Breaking News

Dewas KPK Tolak Laporan Novel

Jakarta, Jurnalsepernas.id
DEWAN Pengawas Komisi Pemberantasan Korupsi (Dewas KPK) menilai laporan dugaan pelanggaran kode etik dan pedoman perilaku Wakil Ketua KPK, Lili Pintauli Siregar yang disampaikan oleh mantan penyidik, Novel Baswedan dan Rizka Anungnata, masih sumir. Dewas KPK pun tak menindaklanjuti laporan tersebut. “Semua laporan pengaduan dugaan pelanggaran etik yang masih sumir tentu tidak akan ditindaklanjuti oleh Dewas,” ujar anggota Dewas KPK, Syamsuddin Haris, kepada wartawan, Jumat (22/10).

Syamsuddin mengatakan, materi laporan sumir karena perbuatan Lili yang diduga melanggar kode etik tidak dijelaskan secara detail.
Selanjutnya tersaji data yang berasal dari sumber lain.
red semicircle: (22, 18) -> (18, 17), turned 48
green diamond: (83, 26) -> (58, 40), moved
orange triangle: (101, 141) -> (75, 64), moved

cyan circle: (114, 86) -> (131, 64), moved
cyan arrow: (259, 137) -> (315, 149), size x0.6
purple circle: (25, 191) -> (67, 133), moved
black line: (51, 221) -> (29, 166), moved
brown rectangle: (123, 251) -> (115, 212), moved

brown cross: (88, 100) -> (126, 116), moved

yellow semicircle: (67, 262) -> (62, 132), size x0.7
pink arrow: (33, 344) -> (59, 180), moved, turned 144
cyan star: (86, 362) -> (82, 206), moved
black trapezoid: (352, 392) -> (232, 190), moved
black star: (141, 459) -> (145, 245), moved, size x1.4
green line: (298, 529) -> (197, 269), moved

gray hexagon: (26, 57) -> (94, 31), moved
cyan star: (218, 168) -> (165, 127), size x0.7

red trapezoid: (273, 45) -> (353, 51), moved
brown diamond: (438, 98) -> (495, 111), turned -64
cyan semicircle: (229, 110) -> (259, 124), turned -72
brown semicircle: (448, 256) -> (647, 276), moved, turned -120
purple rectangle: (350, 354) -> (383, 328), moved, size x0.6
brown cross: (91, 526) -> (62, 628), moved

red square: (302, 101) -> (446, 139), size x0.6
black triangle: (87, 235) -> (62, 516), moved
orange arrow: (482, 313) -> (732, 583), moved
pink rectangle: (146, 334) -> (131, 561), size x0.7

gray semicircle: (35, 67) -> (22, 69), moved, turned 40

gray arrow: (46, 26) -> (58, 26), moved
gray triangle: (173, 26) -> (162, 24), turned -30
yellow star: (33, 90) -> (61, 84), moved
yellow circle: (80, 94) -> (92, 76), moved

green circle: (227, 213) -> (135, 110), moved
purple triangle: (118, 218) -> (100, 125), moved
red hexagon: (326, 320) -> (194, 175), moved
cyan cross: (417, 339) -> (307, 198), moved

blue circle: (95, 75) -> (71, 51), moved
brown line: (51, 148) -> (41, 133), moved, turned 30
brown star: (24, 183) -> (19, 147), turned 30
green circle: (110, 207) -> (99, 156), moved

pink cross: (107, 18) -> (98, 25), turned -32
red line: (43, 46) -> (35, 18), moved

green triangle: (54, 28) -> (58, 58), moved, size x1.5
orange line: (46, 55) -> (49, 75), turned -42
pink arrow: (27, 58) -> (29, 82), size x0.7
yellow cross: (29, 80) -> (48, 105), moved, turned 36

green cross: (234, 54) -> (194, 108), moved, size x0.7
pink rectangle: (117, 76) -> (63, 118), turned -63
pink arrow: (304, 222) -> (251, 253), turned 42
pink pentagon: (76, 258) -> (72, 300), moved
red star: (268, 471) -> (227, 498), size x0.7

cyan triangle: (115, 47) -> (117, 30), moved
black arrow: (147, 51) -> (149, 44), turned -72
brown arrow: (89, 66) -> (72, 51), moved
Baik mengenai fakta perbuatan, waktu, saksi, hingga bukti awal.

“Jika diadukan bahwa LPS (Lili Pintauli Siregar) berkomunikasi dengan kontestan Pilkada 2020 di Kabupaten Labuhanbatu Utara, ya harus jelas apa isi komunikasi yang diduga melanggar etik tersebut,” ujarnya.

Lili dilaporkan oleh Novel dan Rizka, karena diduga telah berkomunikasi dengan salah satu kontestan Pilkada Kabupaten Labuhanbatu Utara yaitu Darno.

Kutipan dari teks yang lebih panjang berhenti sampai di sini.